### WORK INSTRUCTIONS
When a line in the records contains the string "Minimal", copy that line.

### ENTRIES SUPPLIED
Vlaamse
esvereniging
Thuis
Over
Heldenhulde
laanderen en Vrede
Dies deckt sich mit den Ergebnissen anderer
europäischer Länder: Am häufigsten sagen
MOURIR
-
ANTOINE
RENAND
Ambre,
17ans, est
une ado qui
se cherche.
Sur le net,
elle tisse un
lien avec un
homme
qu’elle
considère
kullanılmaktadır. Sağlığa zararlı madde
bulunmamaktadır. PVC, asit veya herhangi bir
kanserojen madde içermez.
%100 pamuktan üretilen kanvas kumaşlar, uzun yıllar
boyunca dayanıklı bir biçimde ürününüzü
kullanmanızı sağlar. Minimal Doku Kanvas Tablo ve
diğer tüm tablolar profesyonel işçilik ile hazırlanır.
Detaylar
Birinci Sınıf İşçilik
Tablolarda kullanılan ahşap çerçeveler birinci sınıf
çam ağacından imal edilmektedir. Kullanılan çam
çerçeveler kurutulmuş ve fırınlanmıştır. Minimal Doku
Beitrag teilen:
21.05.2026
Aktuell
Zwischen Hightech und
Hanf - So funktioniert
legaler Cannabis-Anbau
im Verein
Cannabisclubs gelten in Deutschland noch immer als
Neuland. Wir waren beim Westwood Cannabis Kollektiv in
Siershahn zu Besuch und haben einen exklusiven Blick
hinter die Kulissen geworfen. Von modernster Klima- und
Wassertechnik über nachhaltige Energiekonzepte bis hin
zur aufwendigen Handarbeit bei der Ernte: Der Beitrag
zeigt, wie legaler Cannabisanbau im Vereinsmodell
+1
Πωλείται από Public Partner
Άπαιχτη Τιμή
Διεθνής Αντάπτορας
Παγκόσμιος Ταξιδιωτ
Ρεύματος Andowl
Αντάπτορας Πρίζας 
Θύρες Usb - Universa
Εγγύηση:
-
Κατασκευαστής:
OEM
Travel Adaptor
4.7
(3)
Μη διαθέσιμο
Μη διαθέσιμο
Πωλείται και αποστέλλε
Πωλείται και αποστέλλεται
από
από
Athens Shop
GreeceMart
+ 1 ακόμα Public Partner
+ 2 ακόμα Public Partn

### TASK SOLUTION
kullanmanızı sağlar. Minimal Doku Kanvas Tablo ve
çerçeveler kurutulmuş ve fırınlanmıştır. Minimal Doku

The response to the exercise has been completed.